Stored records
[Start of section]

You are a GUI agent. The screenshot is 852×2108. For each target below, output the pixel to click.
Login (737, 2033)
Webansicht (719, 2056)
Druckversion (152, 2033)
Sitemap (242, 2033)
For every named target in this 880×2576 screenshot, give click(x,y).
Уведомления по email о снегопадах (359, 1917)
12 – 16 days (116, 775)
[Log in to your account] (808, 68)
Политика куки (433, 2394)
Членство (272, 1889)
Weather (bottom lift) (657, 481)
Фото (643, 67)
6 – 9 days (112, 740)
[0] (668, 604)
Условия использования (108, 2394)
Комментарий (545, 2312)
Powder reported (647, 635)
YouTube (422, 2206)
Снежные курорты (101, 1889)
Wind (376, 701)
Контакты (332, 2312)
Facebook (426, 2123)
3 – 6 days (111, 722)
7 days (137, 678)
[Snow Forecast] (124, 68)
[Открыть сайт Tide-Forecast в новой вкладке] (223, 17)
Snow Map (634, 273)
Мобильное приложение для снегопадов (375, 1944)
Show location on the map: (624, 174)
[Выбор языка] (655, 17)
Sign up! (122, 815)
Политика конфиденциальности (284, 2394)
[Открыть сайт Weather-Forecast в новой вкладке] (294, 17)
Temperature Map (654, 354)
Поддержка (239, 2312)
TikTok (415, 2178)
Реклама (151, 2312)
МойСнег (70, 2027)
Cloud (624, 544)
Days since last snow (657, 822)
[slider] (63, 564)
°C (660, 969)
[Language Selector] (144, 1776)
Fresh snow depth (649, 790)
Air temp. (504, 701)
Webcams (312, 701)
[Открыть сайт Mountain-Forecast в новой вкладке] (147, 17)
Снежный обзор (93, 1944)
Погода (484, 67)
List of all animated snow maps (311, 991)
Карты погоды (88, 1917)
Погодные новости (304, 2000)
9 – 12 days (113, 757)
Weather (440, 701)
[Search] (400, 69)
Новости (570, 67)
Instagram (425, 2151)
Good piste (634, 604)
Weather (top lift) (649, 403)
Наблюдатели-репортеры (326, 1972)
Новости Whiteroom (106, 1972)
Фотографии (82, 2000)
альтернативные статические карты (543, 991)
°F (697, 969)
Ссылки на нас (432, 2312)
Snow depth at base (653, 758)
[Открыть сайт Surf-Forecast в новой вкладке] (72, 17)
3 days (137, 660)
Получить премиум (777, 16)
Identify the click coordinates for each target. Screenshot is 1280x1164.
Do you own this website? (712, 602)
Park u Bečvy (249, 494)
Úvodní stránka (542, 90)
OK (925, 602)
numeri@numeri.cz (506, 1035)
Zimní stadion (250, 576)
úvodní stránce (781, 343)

[End of section]

Exercise directions -
Print exactly the lines above from the one with "Контакты (332, 2312)" to the one with "Identify the click", including both.

Output for this task -
Контакты (332, 2312)
Facebook (426, 2123)
3 – 6 days (111, 722)
7 days (137, 678)
[Snow Forecast] (124, 68)
[Открыть сайт Tide-Forecast в новой вкладке] (223, 17)
Snow Map (634, 273)
Мобильное приложение для снегопадов (375, 1944)
Show location on the map: (624, 174)
[Выбор языка] (655, 17)
Sign up! (122, 815)
Политика конфиденциальности (284, 2394)
[Открыть сайт Weather-Forecast в новой вкладке] (294, 17)
Temperature Map (654, 354)
Поддержка (239, 2312)
TikTok (415, 2178)
Реклама (151, 2312)
МойСнег (70, 2027)
Cloud (624, 544)
Days since last snow (657, 822)
[slider] (63, 564)
°C (660, 969)
[Language Selector] (144, 1776)
Fresh snow depth (649, 790)
Air temp. (504, 701)
Webcams (312, 701)
[Открыть сайт Mountain-Forecast в новой вкладке] (147, 17)
Снежный обзор (93, 1944)
Погода (484, 67)
List of all animated snow maps (311, 991)
Карты погоды (88, 1917)
Погодные новости (304, 2000)
9 – 12 days (113, 757)
Weather (440, 701)
[Search] (400, 69)
Новости (570, 67)
Instagram (425, 2151)
Good piste (634, 604)
Weather (top lift) (649, 403)
Наблюдатели-репортеры (326, 1972)
Новости Whiteroom (106, 1972)
Фотографии (82, 2000)
альтернативные статические карты (543, 991)
°F (697, 969)
Ссылки на нас (432, 2312)
Snow depth at base (653, 758)
[Открыть сайт Surf-Forecast в новой вкладке] (72, 17)
3 days (137, 660)
Получить премиум (777, 16)
Identify the click coordinates for each target. Screenshot is 1280x1164.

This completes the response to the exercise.